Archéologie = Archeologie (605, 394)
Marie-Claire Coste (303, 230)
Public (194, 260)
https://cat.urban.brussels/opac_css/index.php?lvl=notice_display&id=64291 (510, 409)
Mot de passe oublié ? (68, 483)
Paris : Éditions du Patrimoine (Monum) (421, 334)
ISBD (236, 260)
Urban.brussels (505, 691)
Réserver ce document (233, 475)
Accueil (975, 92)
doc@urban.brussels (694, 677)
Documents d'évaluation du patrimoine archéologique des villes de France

-=-=-=-=-

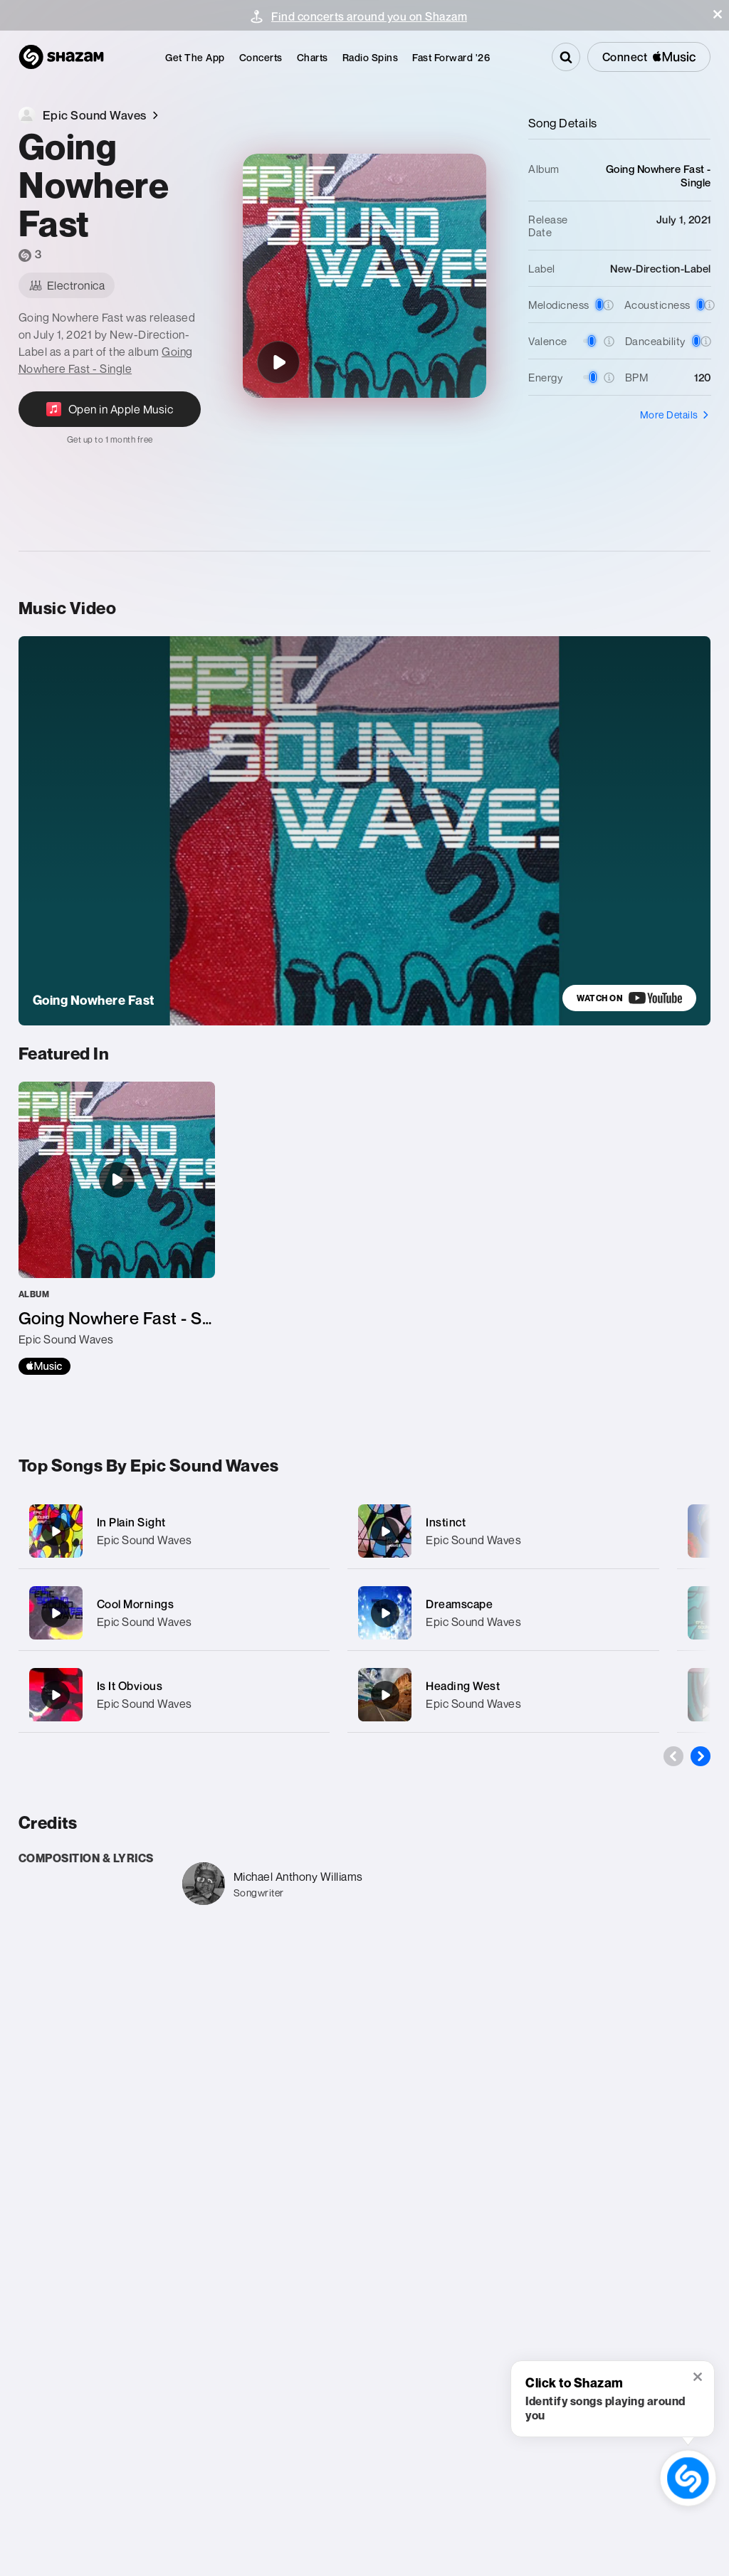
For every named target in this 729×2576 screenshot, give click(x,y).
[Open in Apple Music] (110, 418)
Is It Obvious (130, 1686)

-=-=-=-=-

Activity. Among the lines of the listing above, which ones contain the word "brussels"? Show them.

Exercise output.
https://cat.urban.brussels/opac_css/index.php?lvl=notice_display&id=64291 (510, 409)
Urban.brussels (505, 691)
doc@urban.brussels (694, 677)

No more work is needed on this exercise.